Not to put too fine a point on it, it’s cos he’s posh. Britons’ enduring fascination with the upper classes has served as a free pass for the Daves and Borises, Jacobs and Georges of this world since day dot: David Cameron remained Prime Minister for a full nine months after it emerged that he’d had sex with a pig’s head at Oxford. It’s not only that we permit this Bullingdon-shaped bullshit—we actively expect it. We are not only humored but, with a mixture of nostalgia and aspiration, oddly reassured by it. It seems only right,in other words, that Alexander Boris de Pfeffel Johnson should believe that “the best fate for Africa [as a country] would be if the old colonial powers, or their citizens, scrambled once again in her direction,” should read a Rudyard Kipling poem in Myanmar’s most sacred Buddhist temple,or refer to “cheering crowds of flag-waving piccaninnies” in the Congo. Like a pith helmet on Indiana Jones, a touch of off-color imperialism adds to the effect. Thus it was that one Tory MP was fired in a hot minute for saying Asians were “ten a penny,” while another referred to Congolese children as ?having “watermelon smiles” and is in the running for the top job.

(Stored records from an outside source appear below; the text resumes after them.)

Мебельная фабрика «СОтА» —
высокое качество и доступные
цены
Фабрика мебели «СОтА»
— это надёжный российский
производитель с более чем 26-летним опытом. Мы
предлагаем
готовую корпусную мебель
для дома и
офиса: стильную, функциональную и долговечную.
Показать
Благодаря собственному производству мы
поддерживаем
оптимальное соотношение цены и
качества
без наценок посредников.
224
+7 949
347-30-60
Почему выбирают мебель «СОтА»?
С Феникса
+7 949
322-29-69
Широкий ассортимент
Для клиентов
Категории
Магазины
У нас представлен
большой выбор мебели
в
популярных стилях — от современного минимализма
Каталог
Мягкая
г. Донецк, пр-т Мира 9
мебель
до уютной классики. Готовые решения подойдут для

Besides good old-fashioned racism, another, less toxic symptom of Boris’s upper-class upbringing—though intoxicating enough to make us weak at the knees—is his classical training. So impressed are we by this Ovid-quoting Etonian that it seemed totally reasonable that he, a man with undergrad-level Classics, should take on Cambridge Classics Professor Mary Beard in a debate The New Statesman flatteringly wrote up as a “clash of the titans.” In said “debate,” Beard took the side of Rome, Boris that of Greece[*]—although you might suspect Boris truly admires Rome, a civilization known for its rampant empire, spotless ethnic cleansing, and—perhaps most importantly—production of one of the best talkers in human history. That Boris has been described as “Cicero reborn”—interestingly, theWashington Postonce dubbed Donald Trump “the Cicero of 2016”—is a sign not only that we’ve swallowed his shtick hook, line, and sinker, but that Roman rhetoric has become an effective distraction from barbaric politics.

Though perhaps not Cicero the Younger, Boris does have an eerily similar classical doppelganger.

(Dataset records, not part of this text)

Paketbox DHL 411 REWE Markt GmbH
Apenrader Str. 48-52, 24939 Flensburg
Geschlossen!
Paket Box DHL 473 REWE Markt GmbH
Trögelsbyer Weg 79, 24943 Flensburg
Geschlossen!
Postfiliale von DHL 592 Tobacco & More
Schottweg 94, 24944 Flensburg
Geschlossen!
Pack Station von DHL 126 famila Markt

The comparison between Boris and Cicero looks shakier on the level of deeds than of words. Cicero, if I remember correctly, refused to be part of Julius Caesar’s First Triumvirate for fear the alliance would undermine the Republic; Boris quit the Cabinet precisely in order to rock the boat and pave the way for his own premiership. Though perhaps not Cicero the Younger, Boris does have an eerily similar classical doppelganger. Enter Catiline: a Roman senator thought of as a man of the people despite his patrician background; who served as governor for Africa but found himself followed home by accusations of abuse; who attempted treason not once but twice yet inexplicably died a hero. It seems our would-be emperor Boris bears less resemblance to the Roman orator than to the man he most famously orated against, in words as apposite now as two thousand years ago:

When, O Boris, will you stop abusing our patience? How long will your madness continue to mock us? At what point will your unbridled, swaggering audacity end?

 


[*] Correction:?This article has been revised to correct a mistake in the original version: Johnson spoke for Greece and Beard for Rome, not the other way around.